There is also a sequencing risk.

Teams can overbuild the harness before proving the product problem. They can create elaborate context infrastructure for workflows that do not matter. They can turn product discovery into endless process instead of shipping a thin slice.

The point is not to add ceremony. The point is to know which loop is currently the bottleneck.

Sometimes the bottleneck is product judgment. The team is automating the wrong workflow.

Sometimes it is context. The agent has tools, but not the product memory needed to use them well.

Sometimes it is harness.
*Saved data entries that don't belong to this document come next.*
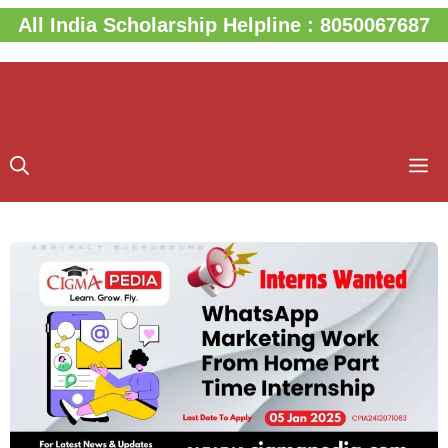
Skip
All India Scholarship Helpline : 8050067687
to
content
M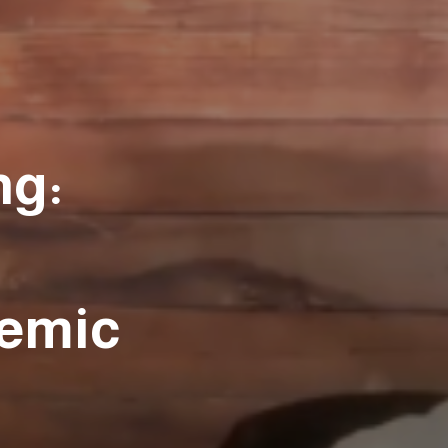
ng:
emic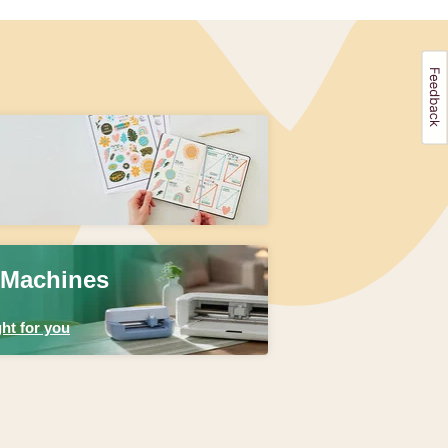
 Machines
ht for you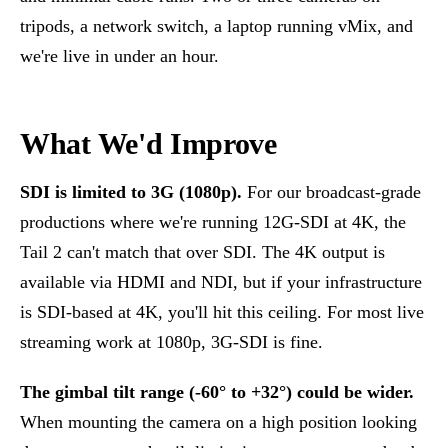
tripods, a network switch, a laptop running vMix, and
we're live in under an hour.
What We'd Improve
SDI is limited to 3G (1080p).
For our broadcast-grade
productions where we're running 12G-SDI at 4K, the
Tail 2 can't match that over SDI. The 4K output is
available via HDMI and NDI, but if your infrastructure
is SDI-based at 4K, you'll hit this ceiling. For most live
streaming work at 1080p, 3G-SDI is fine.
The gimbal tilt range (-60° to +32°) could be wider.
When mounting the camera on a high position looking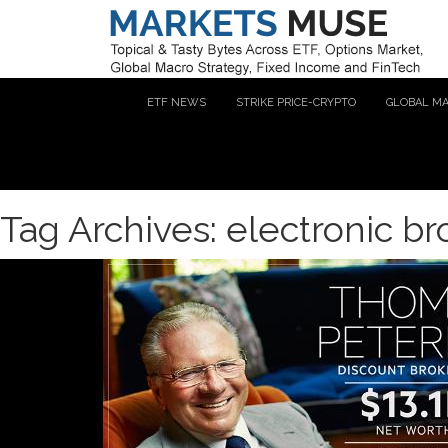
ETF NEWS
STRIKE PRICE-CRYPTO
GLOBAL M
Tag Archives: electronic b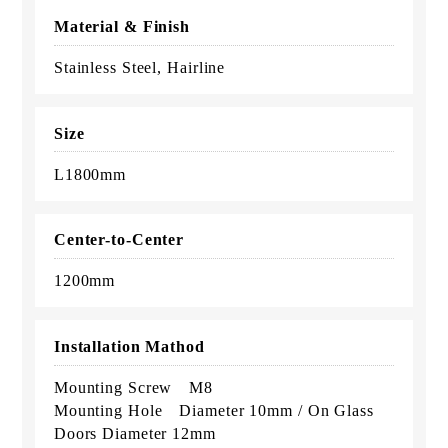
Material & Finish
Stainless Steel, Hairline
Size
L1800mm
Center-to-Center
1200mm
Installation Mathod
Mounting Screw M8
Mounting Hole Diameter 10mm / On Glass
Doors Diameter 12mm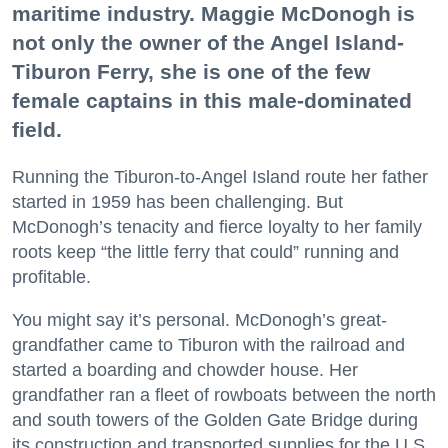
maritime industry. Maggie McDonogh is
not only the owner of the Angel Island-
Tiburon Ferry, she is one of the few
female captains in this male-dominated
field.
Running the Tiburon-to-Angel Island route her father
started in 1959 has been challenging. But
McDonogh’s tenacity and fierce loyalty to her family
roots keep “the little ferry that could” running and
profitable.
You might say it’s personal. McDonogh’s great-
grandfather came to Tiburon with the railroad and
started a boarding and chowder house. Her
grandfather ran a fleet of rowboats between the north
and south towers of the Golden Gate Bridge during
its construction and transported supplies for the U.S.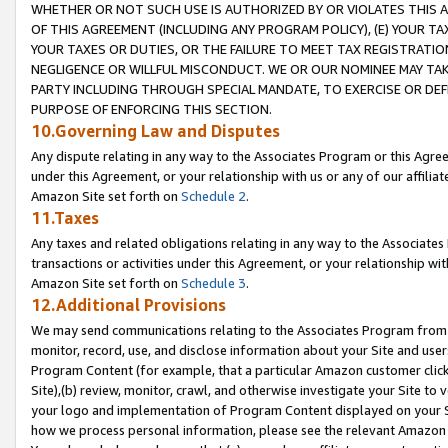
WHETHER OR NOT SUCH USE IS AUTHORIZED BY OR VIOLATES THIS A
OF THIS AGREEMENT (INCLUDING ANY PROGRAM POLICY), (E) YOUR TA
YOUR TAXES OR DUTIES, OR THE FAILURE TO MEET TAX REGISTRATIO
NEGLIGENCE OR WILLFUL MISCONDUCT. WE OR OUR NOMINEE MAY TA
PARTY INCLUDING THROUGH SPECIAL MANDATE, TO EXERCISE OR DEF
PURPOSE OF ENFORCING THIS SECTION.
10.Governing Law and Disputes
Any dispute relating in any way to the Associates Program or this Agree
under this Agreement, or your relationship with us or any of our affilia
Amazon Site set forth on
Schedule 2
.
11.Taxes
Any taxes and related obligations relating in any way to the Associate
transactions or activities under this Agreement, or your relationship with
Amazon Site set forth on
Schedule 3
.
12.Additional Provisions
We may send communications relating to the Associates Program from tim
monitor, record, use, and disclose information about your Site and user
Program Content (for example, that a particular Amazon customer clic
Site),(b) review, monitor, crawl, and otherwise investigate your Site to 
your logo and implementation of Program Content displayed on your Sit
how we process personal information, please see the relevant Amazon P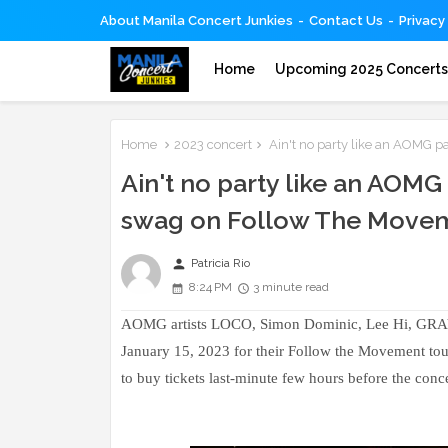
About Manila Concert Junkies
Contact Us
Privacy
Home
Upcoming 2025 Concert
Home
2023 concert
Ain't no party like an AOMG p
Ain't no party like an AOMG
swag on Follow The Movem
person
Patricia Rio
8:24 PM
3 minute read
AOMG artists LOCO, Simon Dominic, Lee Hi, GRAY, W
January 15, 2023 for their Follow the Movement tou
to buy tickets last-minute few hours before the concer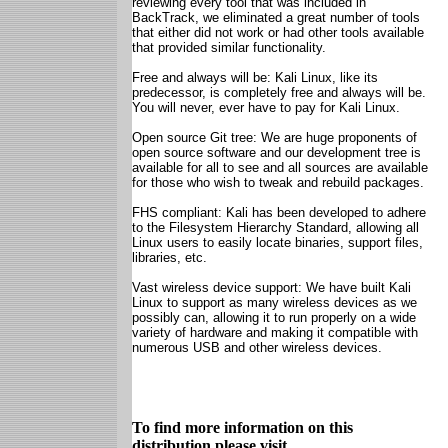
reviewing every tool that was included in
BackTrack, we eliminated a great number of tools
that either did not work or had other tools available
that provided similar functionality.
Free and always will be: Kali Linux, like its
predecessor, is completely free and always will be.
You will never, ever have to pay for Kali Linux.
Open source Git tree: We are huge proponents of
open source software and our development tree is
available for all to see and all sources are available
for those who wish to tweak and rebuild packages.
FHS compliant: Kali has been developed to adhere
to the Filesystem Hierarchy Standard, allowing all
Linux users to easily locate binaries, support files,
libraries, etc.
Vast wireless device support: We have built Kali
Linux to support as many wireless devices as we
possibly can, allowing it to run properly on a wide
variety of hardware and making it compatible with
numerous USB and other wireless devices.
To find more information on this
distribution please visit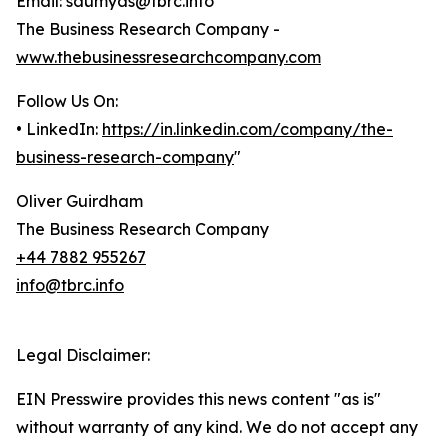
Email: saumyas@tbrc.info
The Business Research Company -
www.thebusinessresearchcompany.com
Follow Us On:
• LinkedIn:
https://in.linkedin.com/company/the-
business-research-company
"
Oliver Guirdham
The Business Research Company
+44 7882 955267
info@tbrc.info
Legal Disclaimer:
EIN Presswire provides this news content "as is"
without warranty of any kind. We do not accept any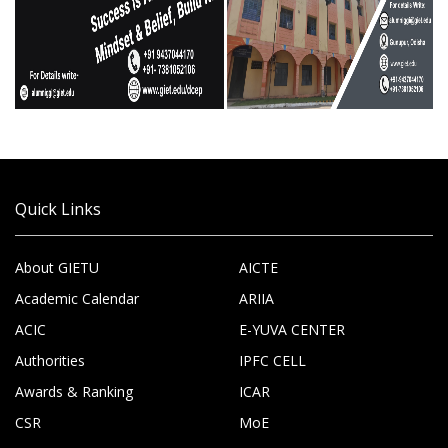
Quick Links
About GIETU
AICTE
Academic Calendar
ARIIA
ACIC
E-YUVA CENTER
Authorities
IPFC CELL
Awards & Ranking
ICAR
CSR
MoE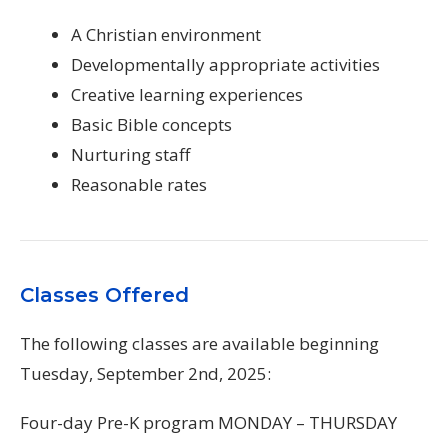
A Christian environment
Developmentally appropriate activities
Creative learning experiences
Basic Bible concepts
Nurturing staff
Reasonable rates
Classes Offered
The following classes are available beginning
Tuesday, September 2nd, 2025:
Four-day Pre-K program MONDAY – THURSDAY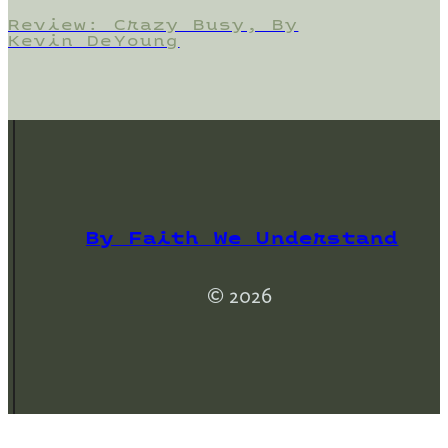
Review: Crazy Busy, By
Kevin DeYoung
By Faith We Understand
© 2026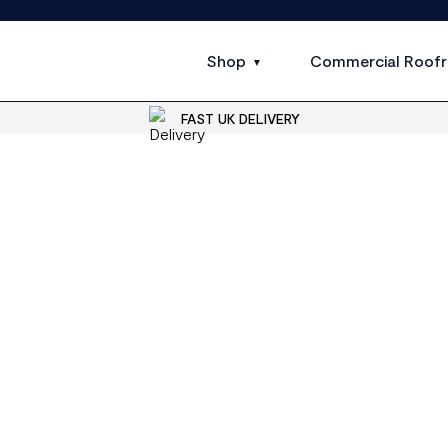
Shop
Commercial Roofr
FAST UK DELIVERY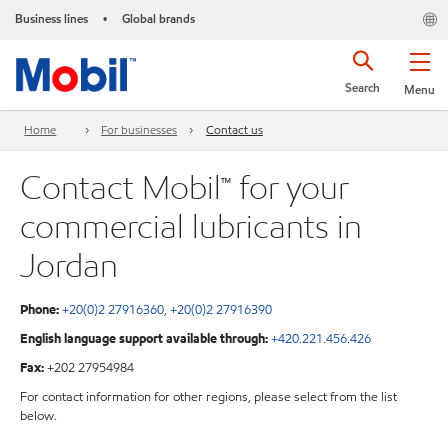
Business lines
Global brands
•
Search
Menu
Home
For businesses
Contact us
Contact Mobil™ for your
commercial lubricants in
Jordan
Phone:
+20(0)2 27916360
,
+20(0)2 27916390
English language support available through:
+420.221.456.426
Fax:
+202 27954984
For contact information for other regions, please select from the list
below.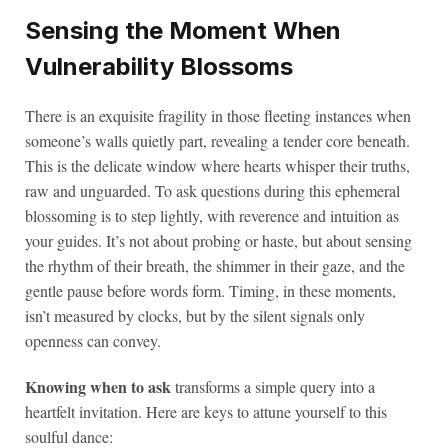
Sensing the Moment When
Vulnerability Blossoms
There is an exquisite fragility in those fleeting instances when
someone’s walls quietly part, revealing a tender core beneath.
This is the delicate window where hearts whisper their truths,
raw and unguarded. To ask questions during this ephemeral
blossoming is to step lightly, with reverence and intuition as
your guides. It’s not about probing or haste, but about sensing
the rhythm of their breath, the shimmer in their gaze, and the
gentle pause before words form. Timing, in these moments,
isn’t measured by clocks, but by the silent signals only
openness can convey.
Knowing when to ask
transforms a simple query into a
heartfelt invitation. Here are keys to attune yourself to this
soulful dance: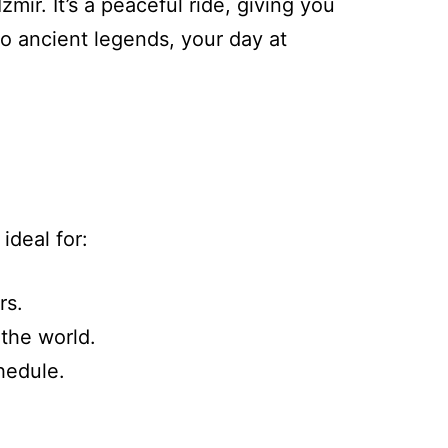
mir. It’s a peaceful ride, giving you
o ancient legends, your day at
ideal for:
rs.
 the world.
hedule.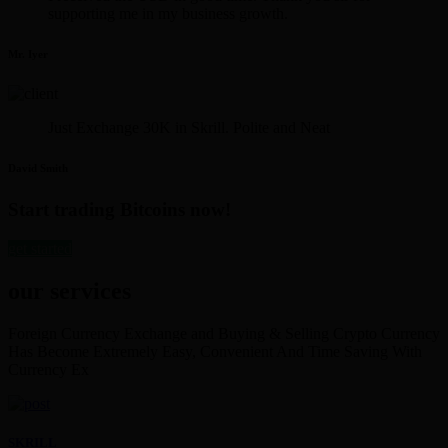
supporting me in my business growth.
Mr. Iyer
Just Exchange 30K in Skrill. Polite and Neat
David Smith
Start trading Bitcoins now!
get started
our services
Foreign Currency Exchange and Buying & Selling Crypto Currency
Has Become Extremely Easy, Convenient And Time Saving With
Currency Ex
SKRILL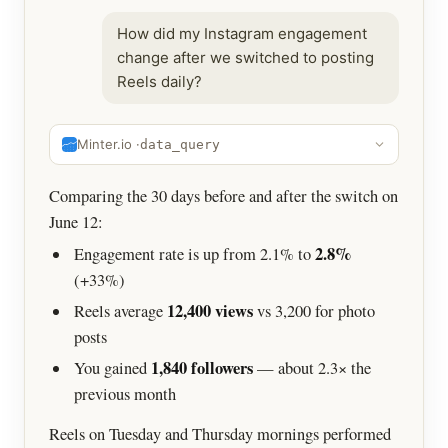
How did my Instagram engagement
change after we switched to posting
Reels daily?
Minter.io ·
data_query
Comparing the 30 days before and after the switch on
June 12:
2.8%
Engagement rate is up from 2.1% to
(+33%)
12,400 views
Reels average
vs 3,200 for photo
posts
1,840 followers
You gained
— about 2.3× the
previous month
Reels on Tuesday and Thursday mornings performed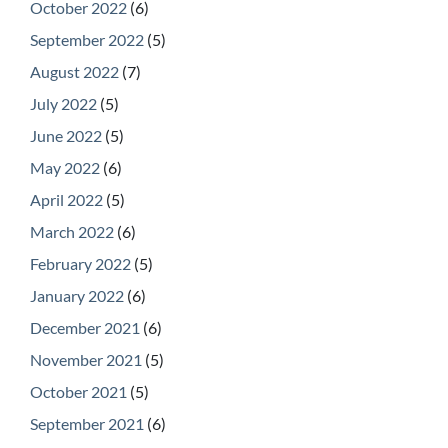
October 2022
(6)
September 2022
(5)
August 2022
(7)
July 2022
(5)
June 2022
(5)
May 2022
(6)
April 2022
(5)
March 2022
(6)
February 2022
(5)
January 2022
(6)
December 2021
(6)
November 2021
(5)
October 2021
(5)
September 2021
(6)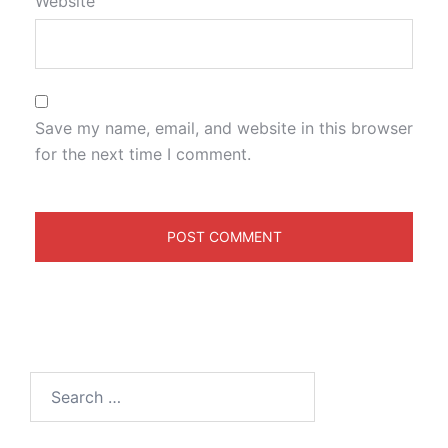
Website
Save my name, email, and website in this browser
for the next time I comment.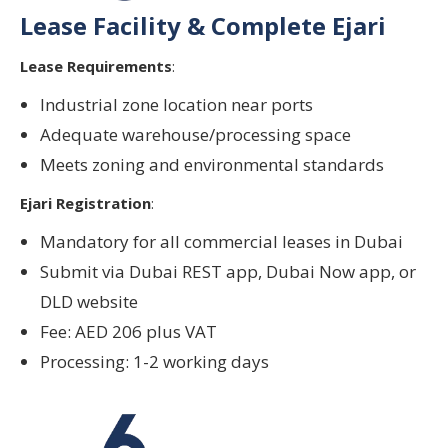
Lease Facility & Complete Ejari
Lease Requirements
:
Industrial zone location near ports
Adequate warehouse/processing space
Meets zoning and environmental standards
Ejari Registration
:
Mandatory for all commercial leases in Dubai
Submit via Dubai REST app, Dubai Now app, or
DLD website
Fee: AED 206 plus VAT
Processing: 1-2 working days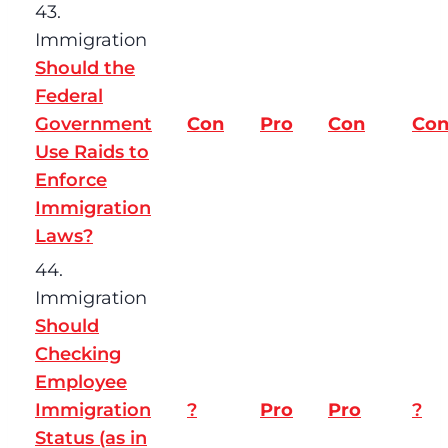
43.
Immigration
Should the
Federal
Government
Con
Pro
Con
Co
Use Raids to
Enforce
Immigration
Laws?
44.
Immigration
Should
Checking
Employee
Immigration
?
Pro
Pro
?
Status (as in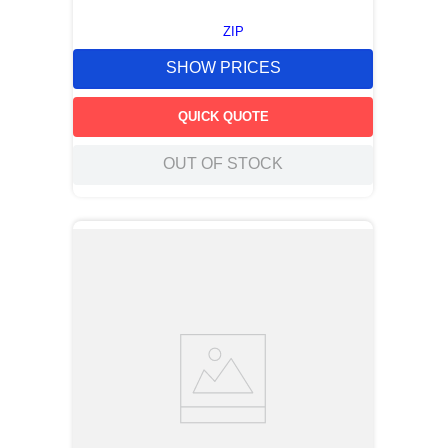
ZIP
SHOW PRICES
QUICK QUOTE
OUT OF STOCK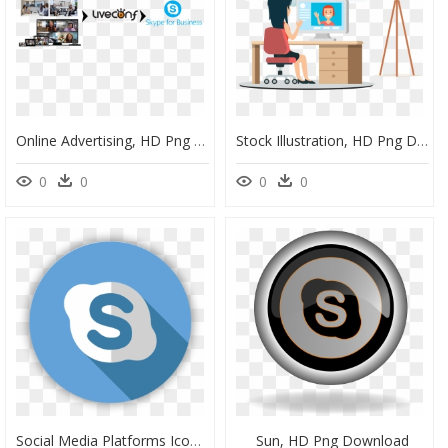
Online Advertising, HD Png Download
Stock Illustration, HD Png Download
0
0
0
0
Social Media Platforms Icon Png, Transparent Png
Sun, HD Png Download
The agent can produce plausible work, but the team cannot verify it cheaply enough to trust it.

A Practical Checklist

Before calling a workflow AI-native, ask three sets of questions.

Product loop:

  • Who is the user or operator?
  • What pain are we reducing?
  • What hypothesis are we testing?
  • What is the smallest useful slice?
  • What metric or signal will tell us it worked?
  • What should stay human-owned?

Context loop:

  • What does the agent need to know before touching tools or code?
  • Where does that context live?
  • How is it updated?
  • How is stale context pruned?
  • What raw evidence should be compressed into durable memory?
  • Which context is task-specific and which is system-level?

Harness loop:

  • What checks run before a human reviews the output?
  • What tests, evals, contracts, or approval gates protect the workflow?
  • What evidence does the agent attach to its result?
  • How do we observe failures in production?
  • How do failures become new tests, evals, or context updates?

This is the part of AI engineering that will become more valuable as code generation improves.

The engineer’s job is not only to produce code. It is to shape the problem, maintain the memory, and design the verification loop that makes AI work usable in a real system.

Developers are not dead.

Developers who only translate tickets into code are becoming easier to replace.

The future senior engineer owns the loops around the code.